→ **What needs to be done**
All lines below containing the string "Potrivit" are to be copied.

-- Supplied information follows --

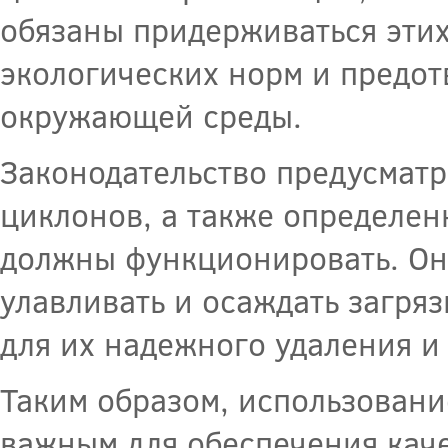
обязаны придерживаться этих
экологических норм и предо
окружающей среды.
Законодательство предусматр
циклонов, а также определен
должны функционировать. Он
улавливать и осаждать загря
для их надежного удаления и
Таким образом, использовани
важным для обеспечения каче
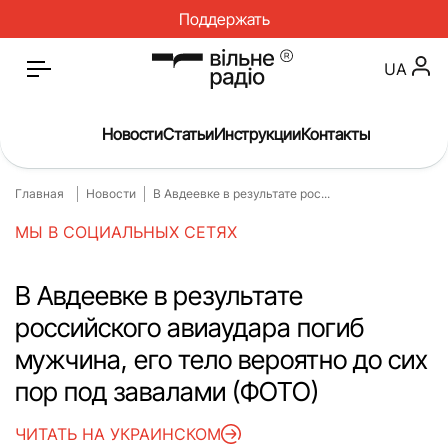
Поддержать
UA
Новости
Статьи
Инструкции
Контакты
Главная
Новости
В Авдеевке в результате рос...
Главная
Новости
МЫ В СОЦИАЛЬНЫХ СЕТЯХ
Статьи
Медицина
О нас
Инструкции
В Авдеевке в результате
российского авиаудара погиб
Спорт
Интервью
мужчина, его тело вероятно до сих
Досье
Репортаж
пор под завалами (ФОТО)
Блог
Проекты
ЧИТАТЬ НА УКРАИНСКОМ
Спецпроекты
Архив проектов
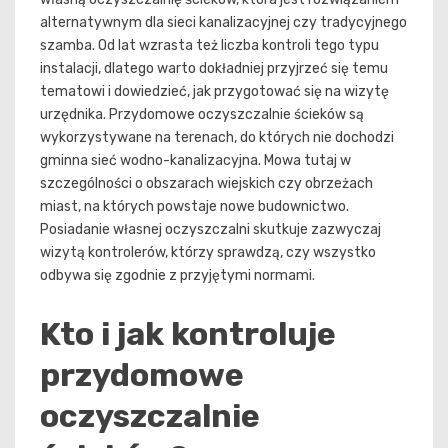
alternatywnym dla sieci kanalizacyjnej czy tradycyjnego
szamba. Od lat wzrasta też liczba kontroli tego typu
instalacji, dlatego warto dokładniej przyjrzeć się temu
tematowi i dowiedzieć, jak przygotować się na wizytę
urzędnika. Przydomowe oczyszczalnie ścieków są
wykorzystywane na terenach, do których nie dochodzi
gminna sieć wodno-kanalizacyjna. Mowa tutaj w
szczególności o obszarach wiejskich czy obrzeżach
miast, na których powstaje nowe budownictwo.
Posiadanie własnej oczyszczalni skutkuje zazwyczaj
wizytą kontrolerów, którzy sprawdzą, czy wszystko
odbywa się zgodnie z przyjętymi normami.
Kto i jak kontroluje
przydomowe
oczyszczalnie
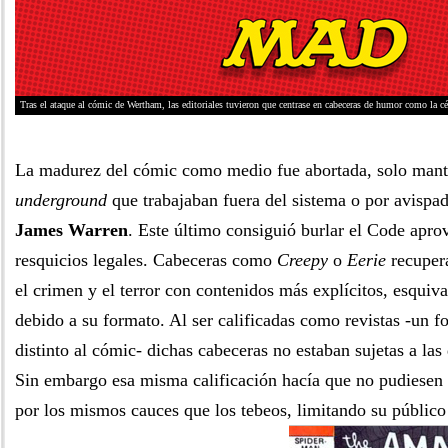
Tras el ataque al cómic de Wertham, las editoriales tuvieron que centrase en cabeceras de humor como la 
La madurez del cómic como medio fue abortada, solo mant
underground
que trabajaban fuera del sistema o por avispa
James Warren
. Este último consiguió burlar el Code apro
resquicios legales. Cabeceras como
Creepy
o
Eerie
recuper
el crimen y el terror con contenidos más explícitos, esquiv
debido a su formato. Al ser calificadas como revistas -un fo
distinto al cómic- dichas cabeceras no estaban sujetas a las
Sin embargo esa misma calificación hacía que no pudiesen 
por los mismos cauces que los tebeos, limitando su público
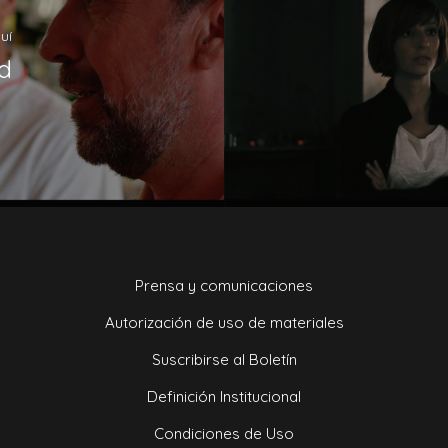
uí
d
Prensa y comunicaciones
Autorización de uso de materiales
Suscribirse al Boletín
Definición Institucional
Condiciones de Uso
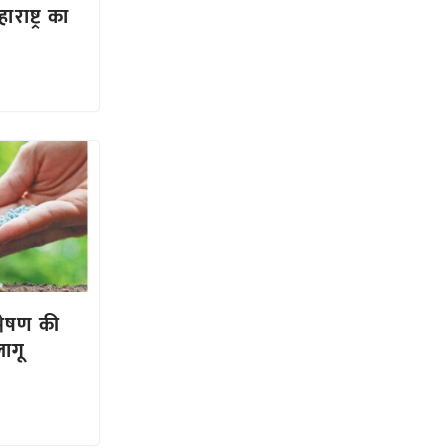
राष्ट्र का
्लेषण की
लागू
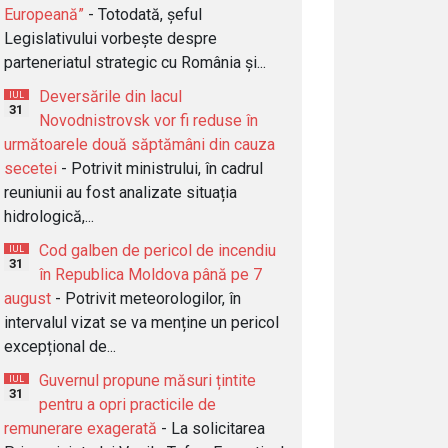
Europeană”
- Totodată, șeful
Legislativului vorbește despre
parteneriatul strategic cu România și...
Deversările din lacul
IUL
31
Novodnistrovsk vor fi reduse în
următoarele două săptămâni din cauza
secetei
- Potrivit ministrului, în cadrul
reuniunii au fost analizate situația
hidrologică,...
Cod galben de pericol de incendiu
IUL
31
în Republica Moldova până pe 7
august
- Potrivit meteorologilor, în
intervalul vizat se va menține un pericol
excepțional de...
Guvernul propune măsuri țintite
IUL
31
pentru a opri practicile de
remunerare exagerată
- La solicitarea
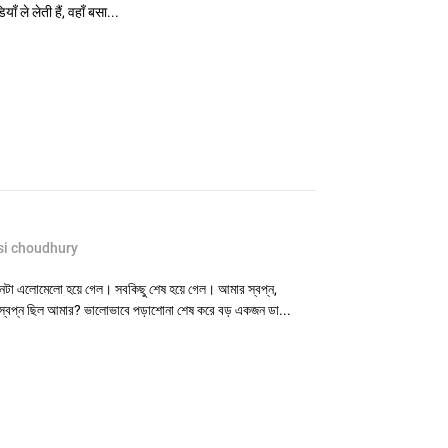
 ले लेती हैं, वहाँ बसा...
si choudhury
া এলোমেলো হয়ে গেল। সবকিছু শেষ হয়ে গেল। আমার স্বপ্ন,
বপ্ন ছিল আমার? ভালোভাবে পড়াশোনা শেষ করে বড় একজন ডা...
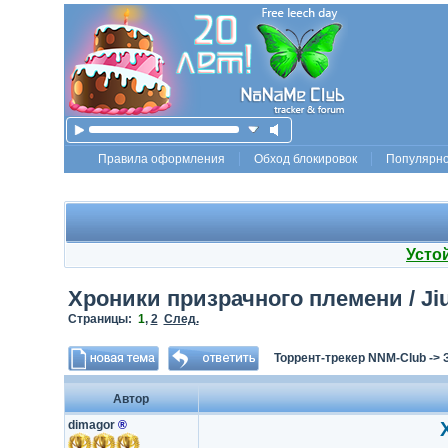
Правила оформления
Обход блокировок
Популярн
Усто
Хроники призрачного племени / Jiu 
Страницы:
1
,
2
След.
Торрент-трекер NNM-Club
->
Автор
dimagor
®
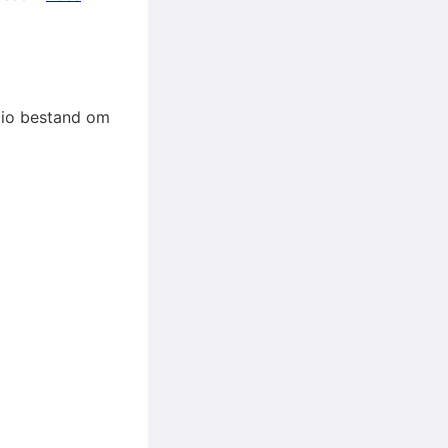
udio bestand om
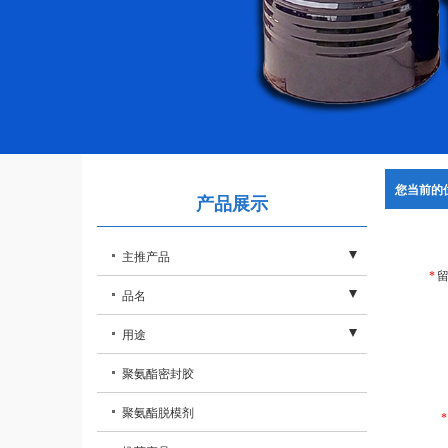
您当前的
产品展示
主推产品
*
- 聚氨酯黑白料
品名
- 双组份聚氨酯
- 聚氨酯密封发泡胶
用途
- 免钉胶
- 晶钢门钢木门
聚氨酯密封胶
- 聚氨酯清洗剂
- 仿真人体模特
聚氨酯脱模剂
*
- 聚氨酯发泡胶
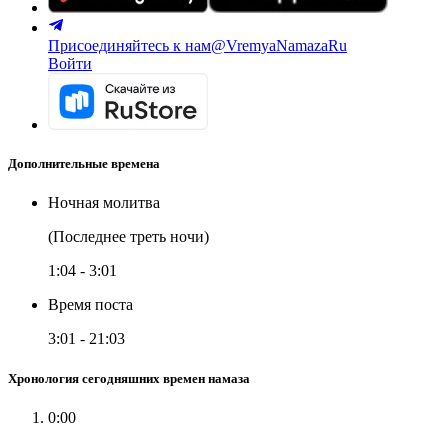
Присоединяйтесь к нам
@VremyaNamazaRu
Войти
Дополнительные времена
Ночная молитва
(Последнее треть ночи)
1:04
-
3:01
Время поста
3:01
-
21:03
Хронология сегодняшних времен намаза
0:00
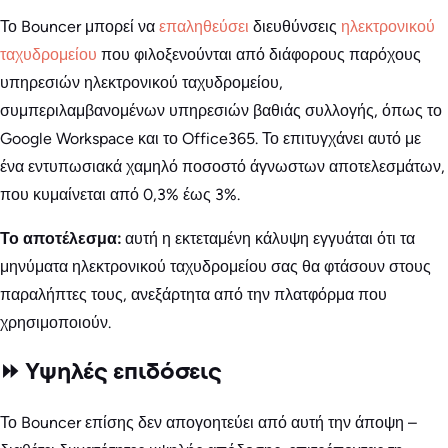
Το Bouncer μπορεί να
επαληθεύσει
διευθύνσεις
ηλεκτρονικού
ταχυδρομείου
που φιλοξενούνται από διάφορους παρόχους
υπηρεσιών ηλεκτρονικού ταχυδρομείου,
συμπεριλαμβανομένων υπηρεσιών βαθιάς συλλογής, όπως το
Google Workspace και το Office365. Το επιτυγχάνει αυτό με
ένα εντυπωσιακά χαμηλό ποσοστό άγνωστων αποτελεσμάτων,
που κυμαίνεται από 0,3% έως 3%.
Το αποτέλεσμα:
αυτή η εκτεταμένη κάλυψη εγγυάται ότι τα
μηνύματα ηλεκτρονικού ταχυδρομείου σας θα φτάσουν στους
παραλήπτες τους, ανεξάρτητα από την πλατφόρμα που
χρησιμοποιούν.
⏩ Υψηλές επιδόσεις
Το Bouncer επίσης δεν απογοητεύει από αυτή την άποψη –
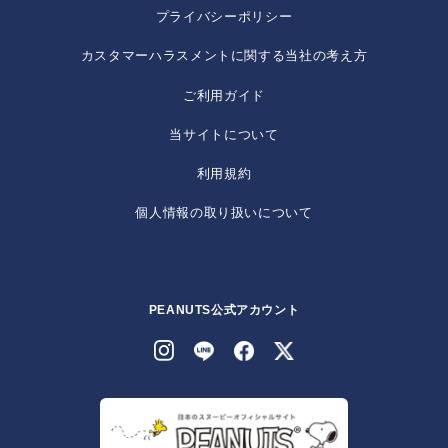
プライバシーポリシー
カスタマーハラスメントに関する当社の考え方
ご利用ガイド
当サイトについて
利用規約
個人情報の取り扱いについて
PEANUTS公式アカウント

-- Supplied information concluded --

→ **Output for this task**
- Potrivit ministrului, în cadrul
- Potrivit meteorologilor, în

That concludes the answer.